Ditemukan 2 dokumen yang sesuai dengan query
Farisa Amiladinan
"Tulisan ini menganalisis bagaimana tanggung jawab agen asuransi selaku field underwriter pada proses underwriting dalam perjanjian asuransi jiwa. Tulisan ini disusun dengan menggunakan metode penelitian doktrinal. Dalam kegiatan underwriting, pengungkapan segala fakta material yang berkaitan dengan objek yang diasuransikan memegang peranan penting dalam hubungan pertanggungan yang terbentuk antara penanggung dan tertanggung. Kewajiban pengungkapan tersebut dilandasi oleh sebuah prinsip yang dikenal dengan istilah utmost good faithsebagaimana diatur dalam Pasal 251 KUHD. Prinsip utmost good faith sejatinya meliputi 2 (dua) hal yaitu kewajiban untuk mengungkapkan fakta materiil (duty of disclosure) dan larangan memberikan informasi yang keliru (misrepresentation). Namun, dua hal tersebut banyak dijadikan dasar oleh perusahaan asuransi untuk melakukan penolakan pembayaran klaim kepada pemegang polis atas dasar adanya unsur pelanggaran utmost good faith. Padahal,fakta di lapangan menunjukkan bahwa tidak jarang kegagalan pengungkapan fakta tersebut justru terjadi karena kegagalan agen asuransi selaku field underwriter dalam melakukan proses underwriting. Hal ini sebagaimana tercermin dalam kasus sengketa asuransi antara Dahlan Sinambela melawan PT. AXA Mandiri Financial Services. Banyaknya penolakan klaim asuransi yang dilakukan oleh perusahaan asuransi atas dasar tertanggung telah melakukan pelanggaran terhadap prinsip utmost good faith dengan melakukan misrepresentation atau non-disclosure menjadi dasar bagi Penulis untuk melakukan analisis lebih lanjut terhadap peran agen asuransi yang bertindak untuk dan atas nama perusahaan asuransi dalam melakukan proses underwriting.
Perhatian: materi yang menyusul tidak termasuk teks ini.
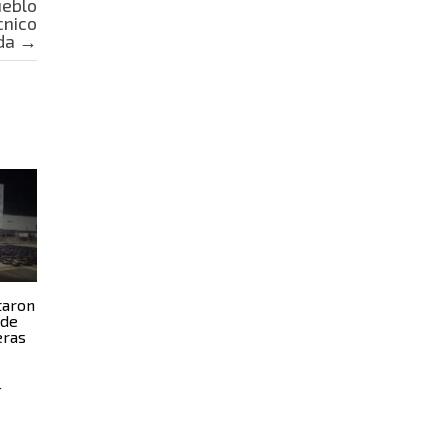
ueblo
cnico
da
→
taron
 de
eras
4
Penelitian yang dilakukan Penulis menunjukkan bahwa adanya kecenderungan untuk mendistorsi muatan materi Pasal 251 KUHD sehingga seolah-olah peran penanggung atau agen asuransi dalam proses underwriting sepenuhnya pasif, padahal sejumlah prinsip, doktrin, dan peraturan-perundang-undangan nyatanya telah memberikan kerangka yang cukup untuk memastikan terciptanya keseimbangan hubungan antara penanggung dan tertanggung. Hal ini dalam memastikan adanya tanggung jawab bersama antara penanggung dan tertanggung dalam memastikan pertukaran informasi yang akurat dan lengkap selama proses underwriting.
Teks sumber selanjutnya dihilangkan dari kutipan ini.